» How to complete this task
In the material below, how many lines contain the word "عبوات"? The reply must be that number alone.

» Data records
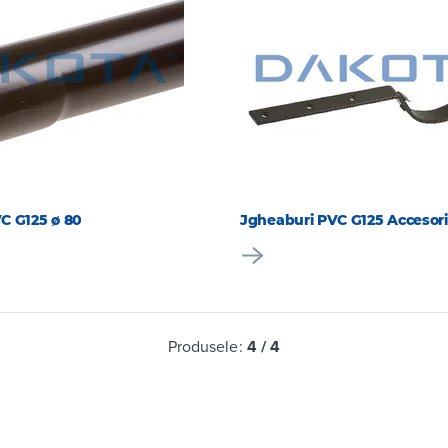
C G125 ø 80
Jgheaburi PVC G125 Accesori
Produsele:
4
/
4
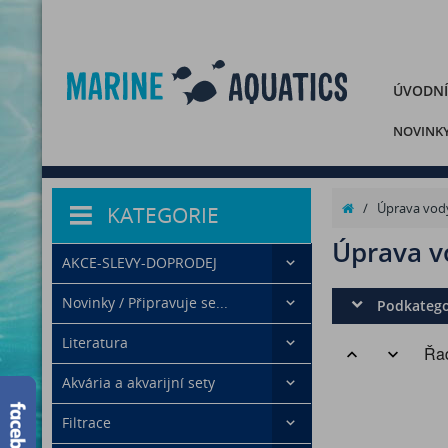
ÚVODNÍ
NOVINK
/
Úprava vod
KATEGORIE
Úprava v
AKCE-SLEVY-DOPRODEJ
Novinky / Připravuje se...
Podkatego
Literatura
Řad
Akvária a akvarijní sety
Filtrace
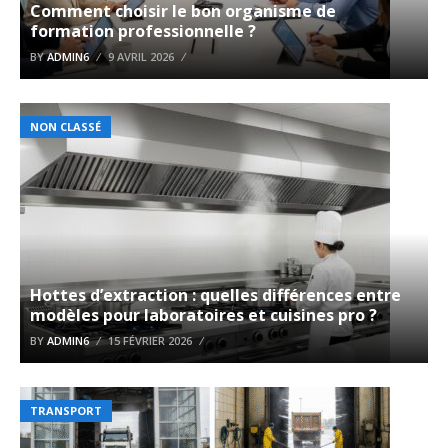
Comment choisir le bon organisme de
formation professionnelle ?
BY
ADMIN6
9 AVRIL 2026
NON CLASSÉ
Hottes d’extraction : quelles différences entre
modèles pour laboratoires et cuisines pro ?
BY
ADMIN6
15 FÉVRIER 2026
TRANSPORT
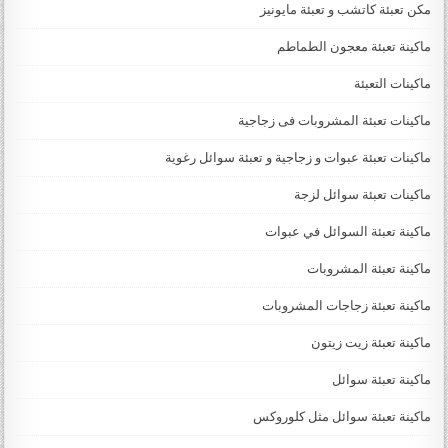
مكن تعبئة كاتشب و تعبئة مايونيز
ماكينة تعبئة معجون الطماطم
ماكينات التعبئة
ماكينات تعبئة المشروبات فى زجاجية
ماكينات تعبئة عبوات و زجاجية و تعبئة سوائل رغوية
ماكينات تعبئة سوائل لزجة
‏‏‏ماكينة تعبئة السوائل في عبوات
ماكينة تعبئة المشروبات
ماكينة تعبئة زجاجات المشروبات
ماكينة تعبئة زيت زيتون
ماكينة تعبئة سوائل
ماكينة تعبئة سوائل مثل كلوروكس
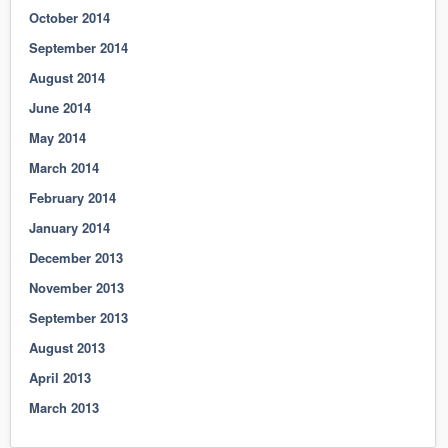
October 2014
September 2014
August 2014
June 2014
May 2014
March 2014
February 2014
January 2014
December 2013
November 2013
September 2013
August 2013
April 2013
March 2013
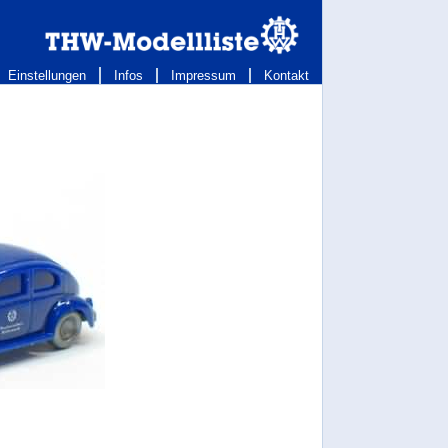
Einstellungen
Infos
Impressum
Kontakt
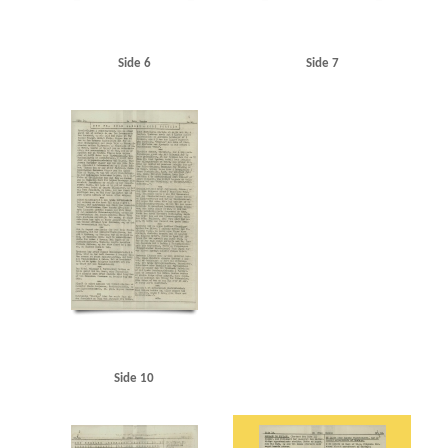
Side 6
Side 7
Side 10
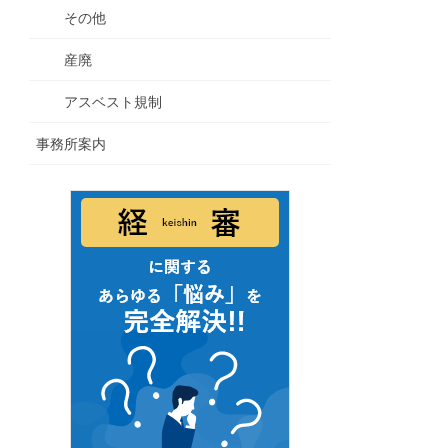
その他
産廃
アスベスト規制
事務所案内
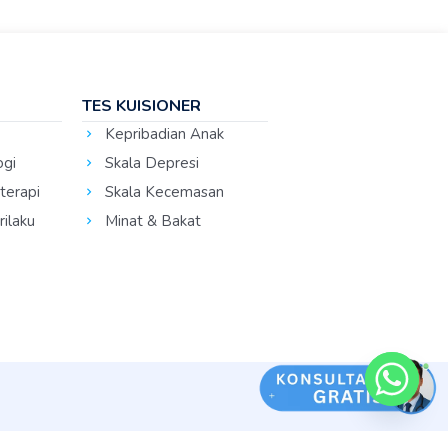
TES KUISIONER
Kepribadian Anak
ogi
Skala Depresi
terapi
Skala Kecemasan
ilaku
Minat & Bakat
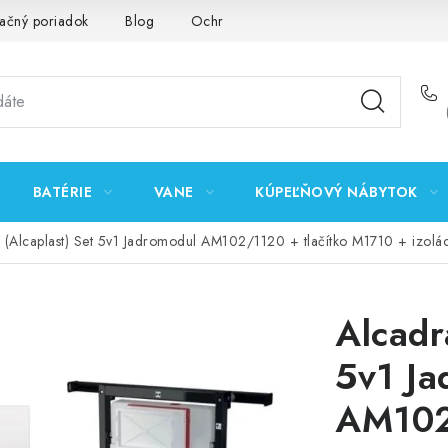
ačný poriadok
Blog
Ochrana osobných údajov GDPR
K
BATÉRIE
VANE
KÚPEĽŇOVÝ NÁBYTOK
n (Alcaplast) Set 5v1 Jadromodul AM102/1120 + tlačítko M1710 + iz
Alcadr
5v1 Ja
AM102/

» Task answer
2